= Beginning of Section =

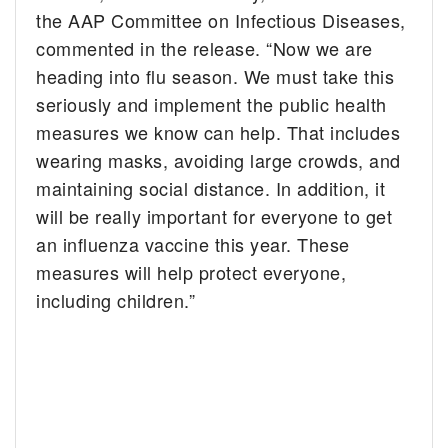
the AAP Committee on Infectious Diseases,
commented in the release. “Now we are
heading into flu season. We must take this
seriously and implement the public health
measures we know can help. That includes
wearing masks, avoiding large crowds, and
maintaining social distance. In addition, it
will be really important for everyone to get
an influenza vaccine this year. These
measures will help protect everyone,
including children.”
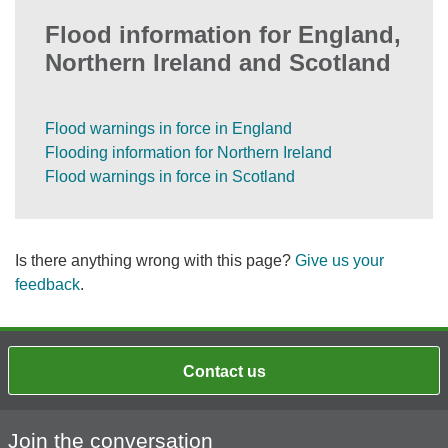
Flood information for England,
Northern Ireland and Scotland
Flood warnings in force in England
Flooding information for Northern Ireland
Flood warnings in force in Scotland
Is there anything wrong with this page?
Give us your
feedback
.
Contact us
Join the conversation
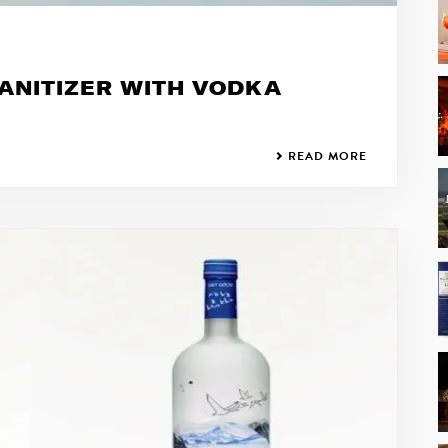
ANITIZER WITH VODKA
READ MORE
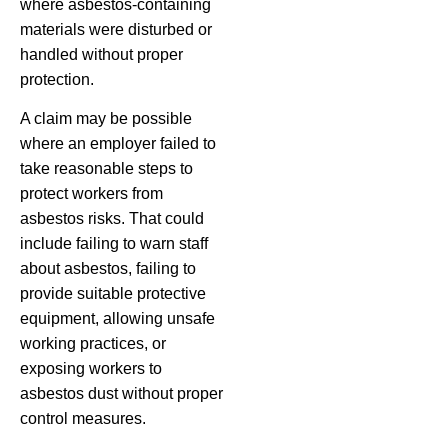
where asbestos-containing
materials were disturbed or
handled without proper
protection.
A claim may be possible
where an employer failed to
take reasonable steps to
protect workers from
asbestos risks. That could
include failing to warn staff
about asbestos, failing to
provide suitable protective
equipment, allowing unsafe
working practices, or
exposing workers to
asbestos dust without proper
control measures.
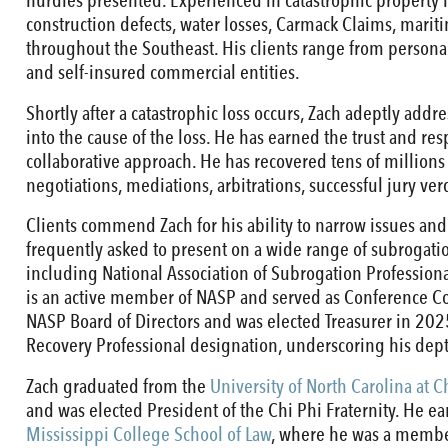
hurdles presented. Experienced in catastrophic property lo
construction defects, water losses, Carmack Claims, mariti
throughout the Southeast. His clients range from personal
and self-insured commercial entities.
Shortly after a catastrophic loss occurs, Zach adeptly add
into the cause of the loss. He has earned the trust and res
collaborative approach. He has recovered tens of millions o
negotiations, mediations, arbitrations, successful jury ve
Clients commend Zach for his ability to narrow issues and
frequently asked to present on a wide range of subrogatio
including National Association of Subrogation Professiona
is an active member of NASP and served as Conference Co
NASP Board of Directors and was elected Treasurer in 202
Recovery Professional designation, underscoring his dep
Zach graduated from the
University of North Carolina at C
and was elected President of the Chi Phi Fraternity. He ea
Mississippi College School of Law
, where he was a member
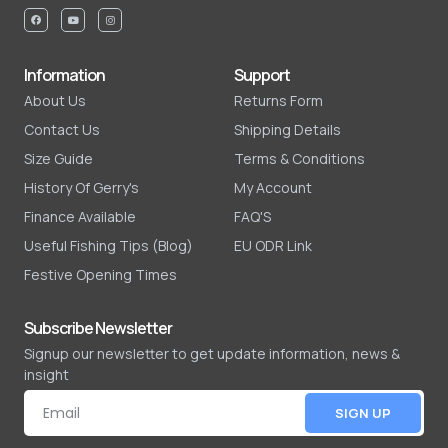
Information
Support
About Us
Returns Form
Contact Us
Shipping Details
Size Guide
Terms & Conditions
History Of Gerry's
My Account
Finance Available
FAQ'S
Useful Fishing Tips (Blog)
EU ODR Link
Festive Opening Times
Subscribe Newsletter
Signup our newsletter to get update information, news &
insight
SIGN UP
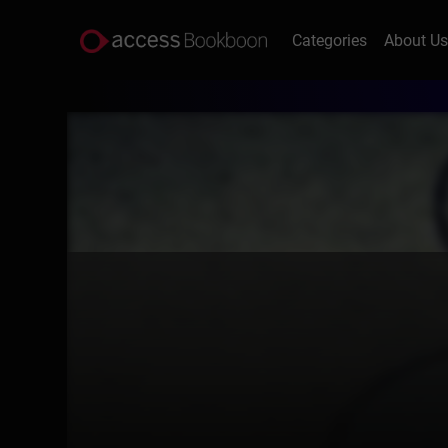
Categories
About U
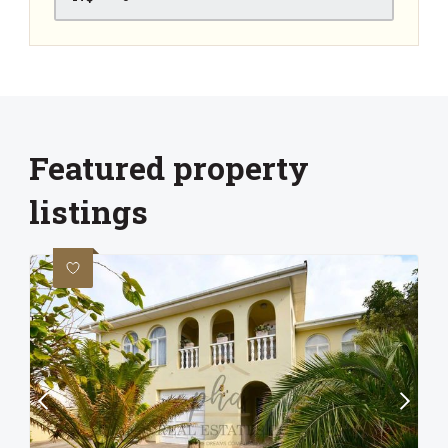
Featured property
listings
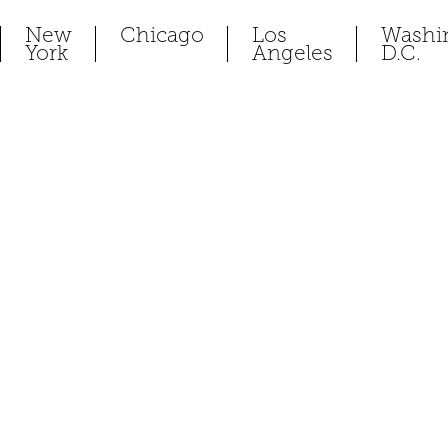
New
Chicago
Los
Washi
York
Angeles
D.C.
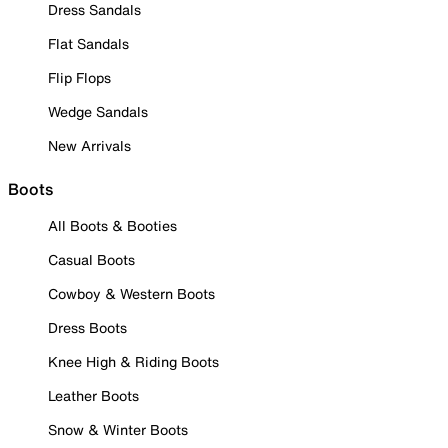
Dress Sandals
Flat Sandals
Flip Flops
Wedge Sandals
New Arrivals
Boots
All Boots & Booties
Casual Boots
Cowboy & Western Boots
Dress Boots
Knee High & Riding Boots
Leather Boots
Snow & Winter Boots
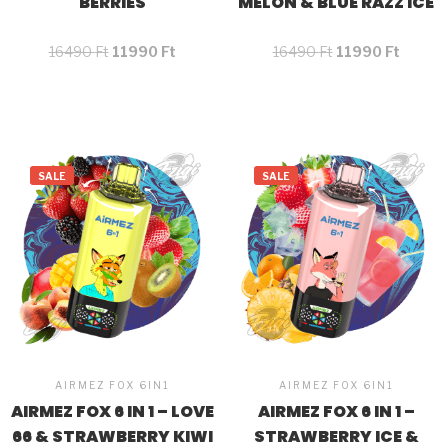
BERRIES
MELON & BLUE RAZZ ICE
16490
Ft
11990
Ft
16490
Ft
11990
Ft
SALE
SALE
AIRMEZ FOX 6IN1
AIRMEZ FOX 6IN1
AIRMEZ FOX 6 IN 1 – LOVE
AIRMEZ FOX 6 IN 1 –
66 & STRAWBERRY KIWI
STRAWBERRY ICE &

= End of Section =

• **Work to complete**:
From the line containing "Returns Form" through the final line of the records, write out each line exactly, and include no pictures.

• **Exercise solution**:
Returns Form
Contact Us
Shipping Details
Size Guide
Terms & Conditions
History Of Gerry's
My Account
Finance Available
FAQ'S
Useful Fishing Tips (Blog)
EU ODR Link
Festive Opening Times
Subscribe Newsletter
Signup our newsletter to get update information, news &
insight
SIGN UP
Categories
About U
Featured property
listings
New
Chicago
Los
Washi
York
Angeles
D.C.
Dress Sandals
Flat Sandals
Flip Flops
Wedge Sandals
New Arrivals
Boots
All Boots & Booties
Casual Boots
Cowboy & Western Boots
Dress Boots
Knee High & Riding Boots
Leather Boots
Snow & Winter Boots
BERRIES
MELON & BLUE RAZZ ICE
16490
Ft
11990
Ft
16490
Ft
11990
Ft
SALE
SALE
AIRMEZ FOX 6IN1
AIRMEZ FOX 6IN1
AIRMEZ FOX 6 IN 1 – LOVE
AIRMEZ FOX 6 IN 1 –
66 & STRAWBERRY KIWI
STRAWBERRY ICE &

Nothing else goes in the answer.